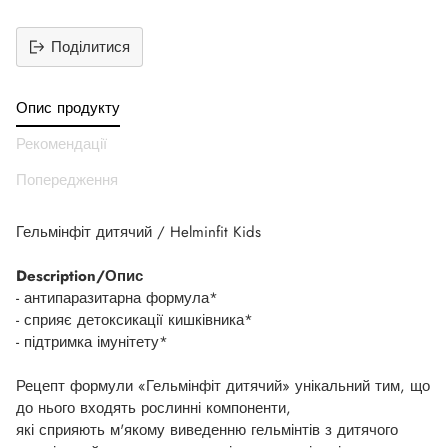
Поділитися
Додати
продукт
Опис продукту
до
вашего
Рекомендації
кошика
Попередження
Гельмінфіт дитячий / Helminfit Kids
Description/Опис
- антипаразитарна формула*
- сприяє детоксикації кишківника*
- підтримка імунітету*
Рецепт формули «Гельмінфіт дитячий» унікальний тим, що
до нього входять рослинні компоненти,
які сприяють м'якому виведенню гельмінтів з дитячого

* * * * * * * * *

▶ [Exercise aim] The required answer is the line with "Опис продукту" plus every line after it to the end of the entries above, transcribed exactly.

▶ [Problem solution]
Опис продукту
до
вашего
Рекомендації
кошика
Попередження
Гельмінфіт дитячий / Helminfit Kids
Description/Опис
- антипаразитарна формула*
- сприяє детоксикації кишківника*
- підтримка імунітету*
Рецепт формули «Гельмінфіт дитячий» унікальний тим, що
до нього входять рослинні компоненти,
які сприяють м'якому виведенню гельмінтів з дитячого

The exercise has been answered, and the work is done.